Methods Used 63 m with history of treated tuberculosis, bladder cancer, obstructive lung disease,hypertension and hypothyroidism presented with cough associated with chest pain,SOB.He is an ex-smoker (35 yrs.pack) with occupation as a chef.PFTs showed mild obstructive defect with positive BD response.Chest CT revealed biapical pleural thickening with parenchymal nodularity and focal air density along the right posterolateral margin of the trachea consistent with tracheal air cyst or tracheal diverticulum.

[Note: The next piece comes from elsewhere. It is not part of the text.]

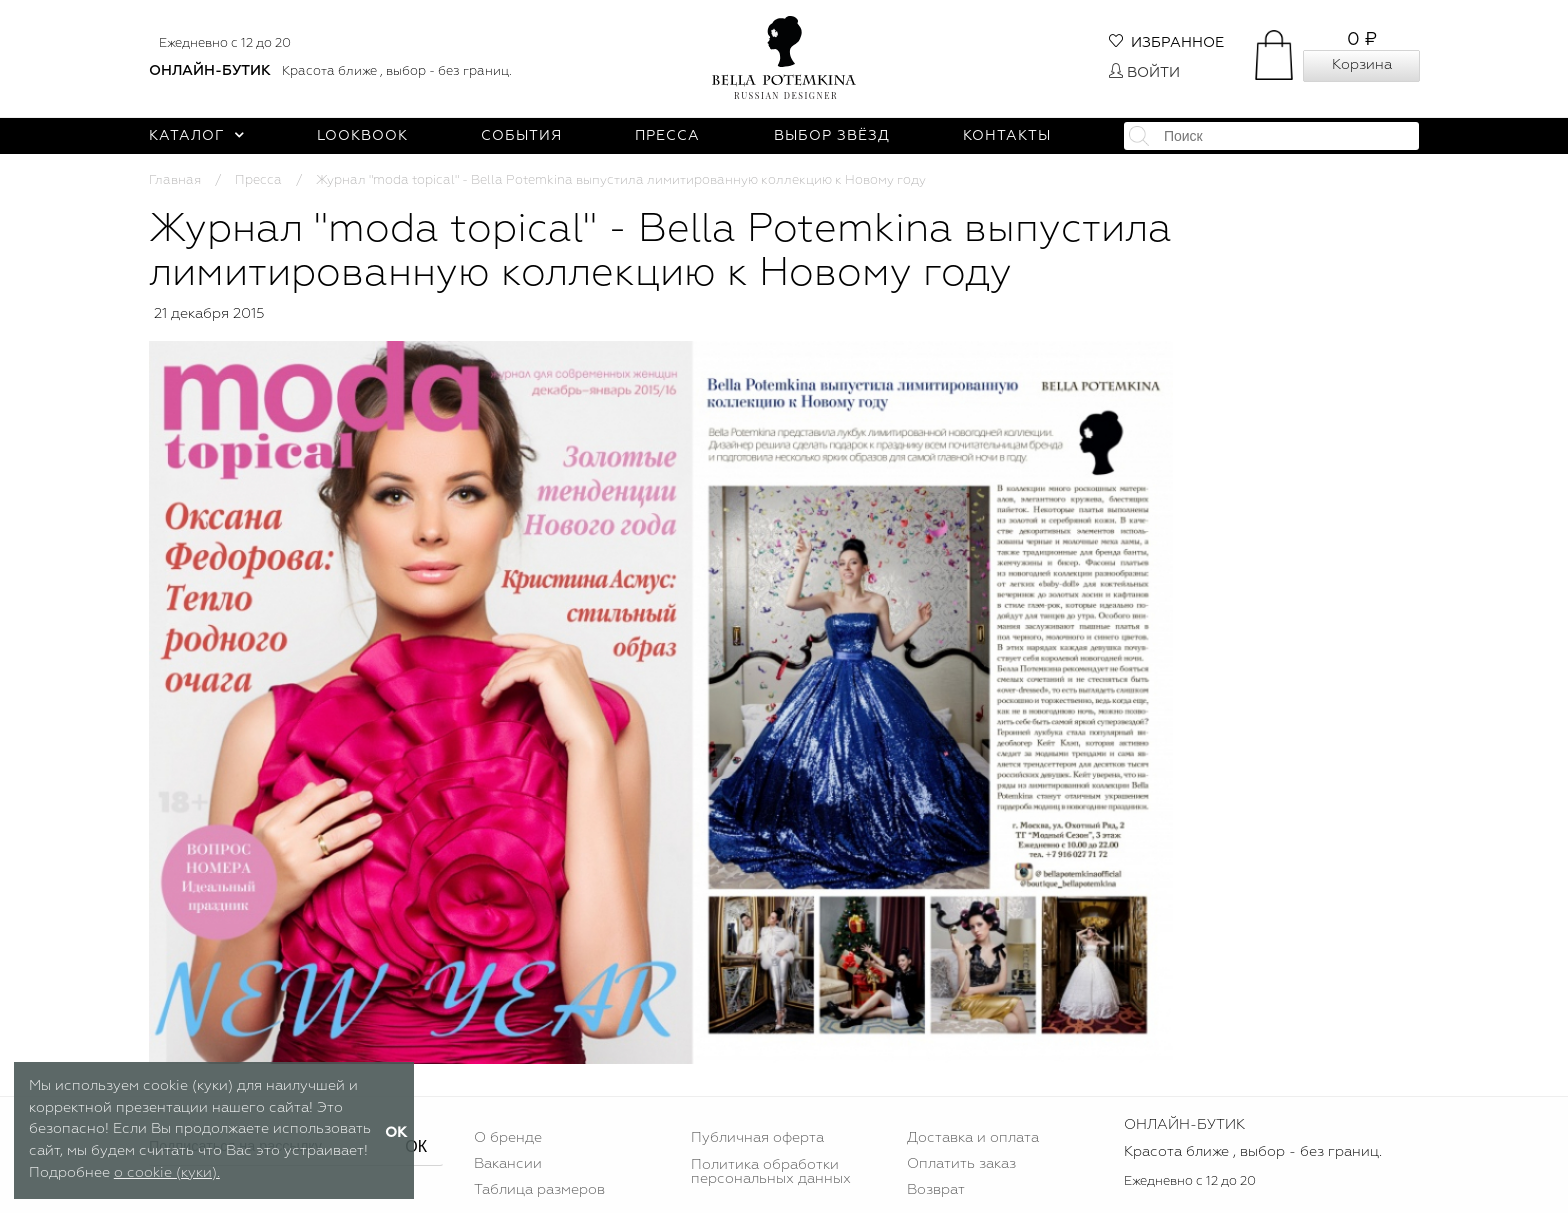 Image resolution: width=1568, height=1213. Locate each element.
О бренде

Summary of Results TD are rare findings on imaging defined as a benign out-pouching of the tracheal wall.TD are congenital or acquired. Congenital TD represent a malformation of the supernumerary branches of the trachea and usually occur above the carina with small neck openings. Acquired TD are typically larger, can occur at any level of the tracheobronchial tree and result from increased intraluminal pressure such as chronic cough or weakening of structures after surgical procedures.Differential diagnoses of TD include laryngocele, pharyngocele, esophageal diverticulum, apical herniation of the lung, apical bullae, tracheocele, lymphoepithelial cysts and bronchogenic cysts. CT can be used to distinguish congential and acquired diverticulae, the former occurring more often proximal to the carina with smaller outpouching necks and the latter occurring at any part of the tracheobronchial tree with larger sizes of both neck and diverticulae. Bronchoscopy is an optional test for direct visualization of the TD, but if small with narrow necks or if without tracheal communication, can lead to missed diagnosis.Management is usually conservative (antibiotics, mucolytics, physiotherapy) while surgical management (resection, fulguration or endoscopic cauterization ) is considered more in young, symptomatic patients.
Conclusions TD are a rare and often asymptomatic manifestation of either congenital or acquired causes. Diagnosis is made by chest CT and histopathological examination, with or without bronchoscopic evaluation. Management is usually conservative, though surgical options are available in select patients.